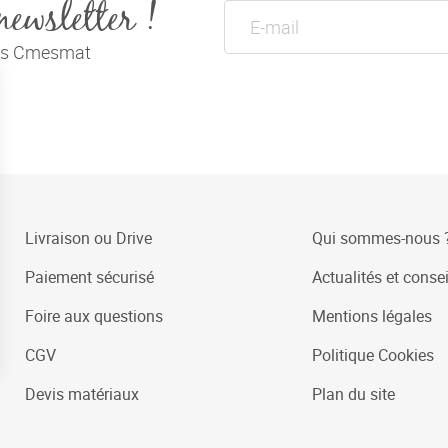
newsletter !
tés Cmesmat
Livraison ou Drive
Qui sommes-nous 
Paiement sécurisé
Actualités et consei
Foire aux questions
Mentions légales
CGV
Politique Cookies
Devis matériaux
Plan du site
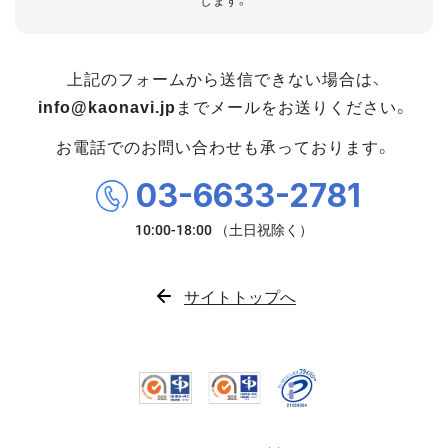
します。
上記のフォームから送信できない場合は、
info@kaonavi.jp
までメールをお送りください。
お電話でのお問い合わせも承っております。
03-6633-2781
サイトトップへ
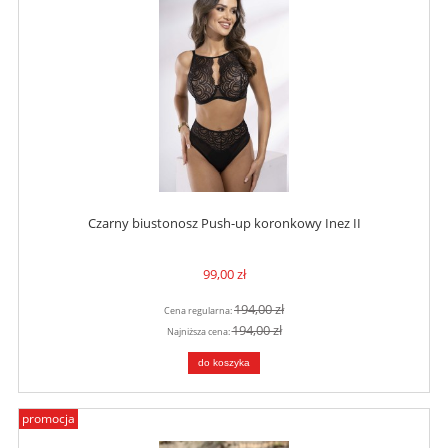
Czarny biustonosz Push-up koronkowy Inez II
99,00 zł
194,00 zł
Cena regularna:
194,00 zł
Najniższa cena:
do koszyka
promocja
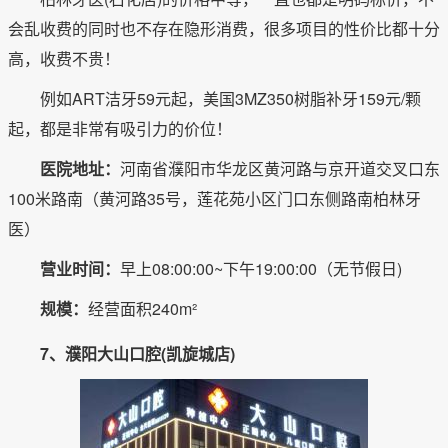
会乱收费的同时也不存在隐形消费，很多项目的性价比都十分
高，收费不贵！
例如ART洁牙59元起，美国3MZ350树脂补牙159元/颗
起，都是非常有吸引力的价位！
医院地址：
河南省濮阳市华龙区黄河路与京开道交叉口东
100米路南（黄河路35号，莲花苑小区门口东侧路南柏林牙
医）
营业时间：
早上08:00:00~下午19:00:00（无节假日)
规模：
经营面积240m²
7、濮阳大山口腔(凯旋城店)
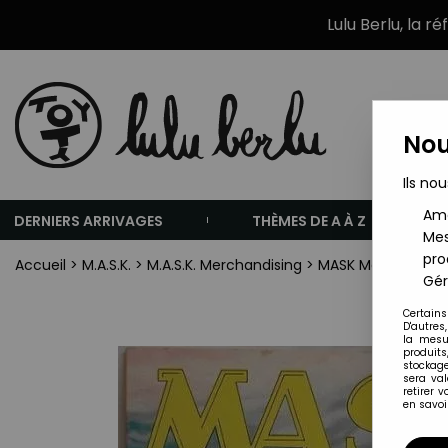
Lulu Berlu, la r
Nou
Ils nou
Amé
DERNIERS ARRIVAGES
THÈMES DE A À Z
Mes
pro
Accueil
>
M.A.S.K.
>
M.A.S.K. Merchandising
>
MASK Mensuel n°6 
Gér
Certains
D'autres
la mesu
produits
stockage
sera va
retirer 
en savoir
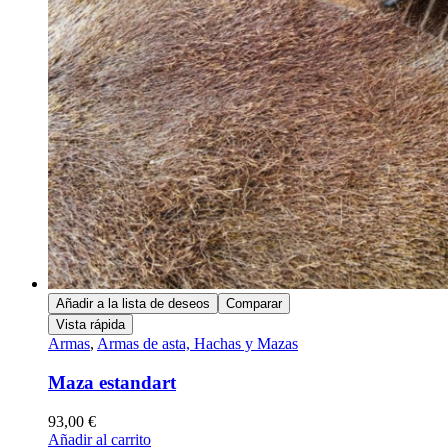
Añadir a la lista de deseos
Comparar
Vista rápida
Armas
,
Armas de asta, Hachas y Mazas
Maza estandart
93,00
€
Añadir al carrito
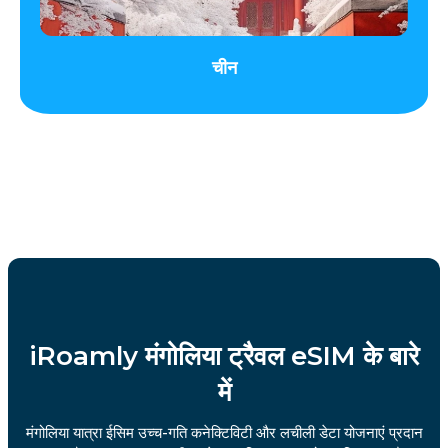
चीन
iRoamly मंगोलिया ट्रैवल eSIM के बारे
में
मंगोलिया यात्रा ईसिम उच्च-गति कनेक्टिविटी और लचीली डेटा योजनाएं प्रदान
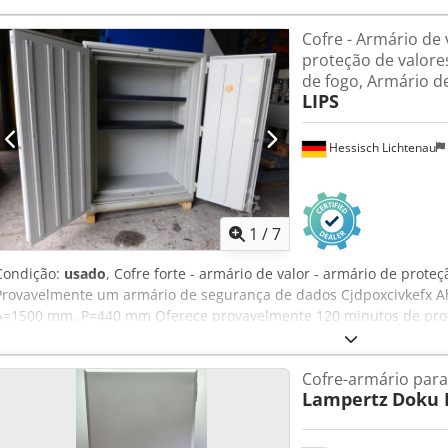
70004199 Barramento de energia PSM 3 130,00 390,00 28 70004200 K
Cofre - Armário de 
70004201 Módulo de tomada fria PSM 6x 18 49,00 882,00 Cjdpfx A
proteção de valore
tomada Schuko PSM 4x 3 29,00 87,00 _____ 7. Sistemas adicionais Po
de fogo, Armário d
unitário (€) Total (€) 37 70004196 UPS modular 40kVA (trifásico) 1 
LIPS
Adequação de piso elevado & armação 1 1.278,00
Hessisch Lichtenau
1
/
7
Condição:
usado
, Cofre forte - armário de valor - armário de proteç
Provavelmente um armário de segurança de dados Cjdpoxcivkefx A
A=1500 mm, P=440 mm Oferece provavelmente 120 minutos de proteç
Interior com 2 prateleiras - Porta interna para proteção adicional 
com trancamento em 3 lados - Fechadura com chave, inclui uma c
Cofre-armário par
P=720 mm, A=1850 mm Peso: aprox. 600 kg Bom estado
Lampertz
Doku 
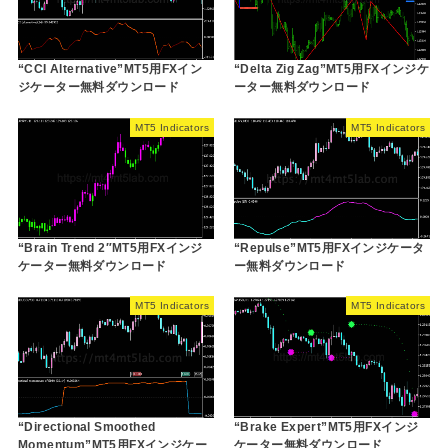
“CCI Alternative”MT5用FXイン
“Delta Zig Zag”MT5用FXインジケ
ジケーター無料ダウンロード
ーター無料ダウンロード
MT5 Indicators
MT5 Indicators
“Brain Trend 2″MT5用FXインジ
“Repulse”MT5用FXインジケータ
ケーター無料ダウンロード
ー無料ダウンロード
MT5 Indicators
MT5 Indicators
“Directional Smoothed
“Brake Expert”MT5用FXインジ
Momentum”MT5用FXインジケー
ケーター無料ダウンロード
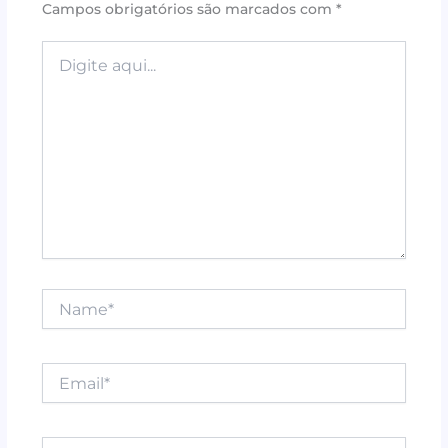
Campos obrigatórios são marcados com
*
o
p
k
Digite
aqui...
Name*
Email*
Website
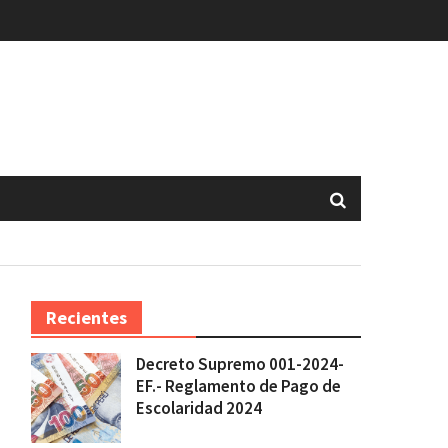
Recientes
Decreto Supremo 001-2024-
EF.- Reglamento de Pago de
Escolaridad 2024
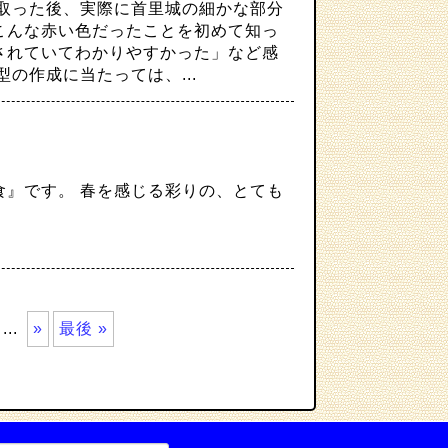
取った後、実際に首里城の細かな部分
こんな赤い色だったことを初めて知っ
されていてわかりやすかった」など感
の作成に当たっては、...
食』です。 春を感じる彩りの、とても
...
»
最後 »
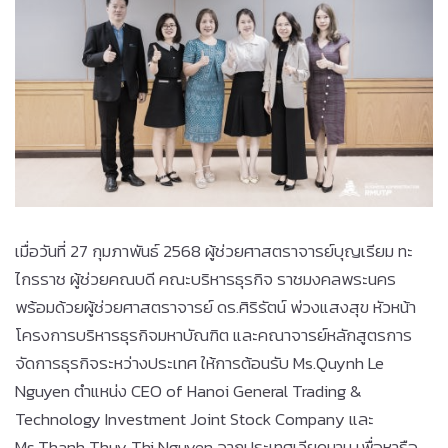
เมื่อวันที่ 27 กุมภาพันธ์ 2568 ผู้ช่วยศาสตราจารย์บุญเรียม ทะ
ไกรราช ผู้ช่วยคณบดี คณะบริหารธุรกิจ ราชมงคลพระนคร
พร้อมด้วยผู้ช่วยศาสตราจารย์ ดร.ศิริรัตน์ พ่วงแสงสุข หัวหน้า
โครงการบริหารธุรกิจมหาบัณฑิต และคณาจารย์หลักสูตรการ
จัดการธุรกิจระหว่างประเทศ ให้การต้อนรับ Ms.Quynh Le
Nguyen ตำแหน่ง CEO of Hanoi General Trading &
Technology Investment Joint Stock Company และ
Ms.Thanh Thuy Thi Nguyen จากประเทศเวียดนาม เพื่อหารือ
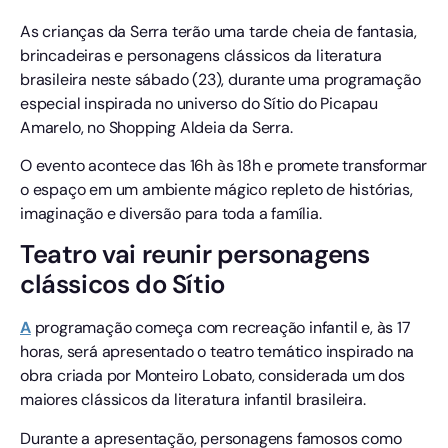
As crianças da Serra terão uma tarde cheia de fantasia,
brincadeiras e personagens clássicos da literatura
brasileira neste sábado (23), durante uma programação
especial inspirada no universo do Sítio do Picapau
Amarelo, no Shopping Aldeia da Serra.
O evento acontece das 16h às 18h e promete transformar
o espaço em um ambiente mágico repleto de histórias,
imaginação e diversão para toda a família.
Teatro vai reunir personagens
clássicos do Sítio
A
programação começa com recreação infantil e, às 17
horas, será apresentado o teatro temático inspirado na
obra criada por Monteiro Lobato, considerada um dos
maiores clássicos da literatura infantil brasileira.
Durante a apresentação, personagens famosos como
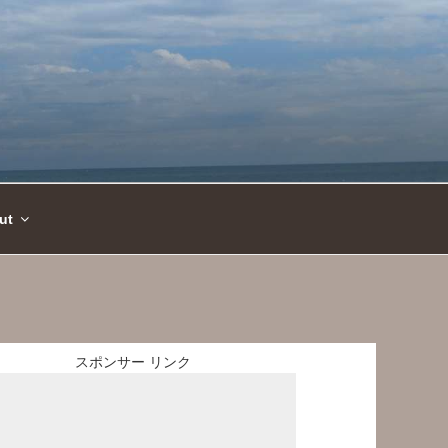
ut
スポンサー リンク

####################

## Task instructions
Output, line for line and exactly, the records above from their first line through the one with "de fogo, Armário d", both ends included, but no pictures.

## Response to the exercise
newsletter !
tés Cmesmat
Livraison ou Drive
Qui sommes-nous 
Paiement sécurisé
Actualités et consei
Foire aux questions
Mentions légales
CGV
Politique Cookies
Devis matériaux
Plan du site
します。
上記のフォームから送信できない場合は、
info@kaonavi.jp
までメールをお送りください。
お電話でのお問い合わせも承っております。
03-6633-2781
サイトトップへ
Czarny biustonosz Push-up koronkowy Inez II
99,00 zł
194,00 zł
Cena regularna:
194,00 zł
Najniższa cena:
do koszyka
promocja
会乱收费的同时也不存在隐形消费，很多项目的性价比都十分
高，收费不贵！
例如ART洁牙59元起，美国3MZ350树脂补牙159元/颗
起，都是非常有吸引力的价位！
医院地址：
河南省濮阳市华龙区黄河路与京开道交叉口东
100米路南（黄河路35号，莲花苑小区门口东侧路南柏林牙
医）
营业时间：
早上08:00:00~下午19:00:00（无节假日)
规模：
经营面积240m²
7、濮阳大山口腔(凯旋城店)
Lulu Berlu, la r
Nou
Ils nou
Amé
DERNIERS ARRIVAGES
THÈMES DE A À Z
Mes
pro
Accueil
>
M.A.S.K.
>
M.A.S.K. Merchandising
>
MASK Mensuel n°6 
Gér
Certains
D'autres
la mesu
produits
stockage
sera va
retirer 
en savoir
Añadir a la lista de deseos
Comparar
Vista rápida
Armas
,
Armas de asta, Hachas y Mazas
Maza estandart
93,00
€
Añadir al carrito
चीन
iRoamly मंगोलिया ट्रैवल eSIM के बारे
में
मंगोलिया यात्रा ईसिम उच्च-गति कनेक्टिविटी और लचीली डेटा योजनाएं प्रदान
70004199 Barramento de energia PSM 3 130,00 390,00 28 70004200 K
Cofre - Armário de 
70004201 Módulo de tomada fria PSM 6x 18 49,00 882,00 Cjdpfx A
proteção de valore
tomada Schuko PSM 4x 3 29,00 87,00 _____ 7. Sistemas adicionais Po
de fogo, Armário d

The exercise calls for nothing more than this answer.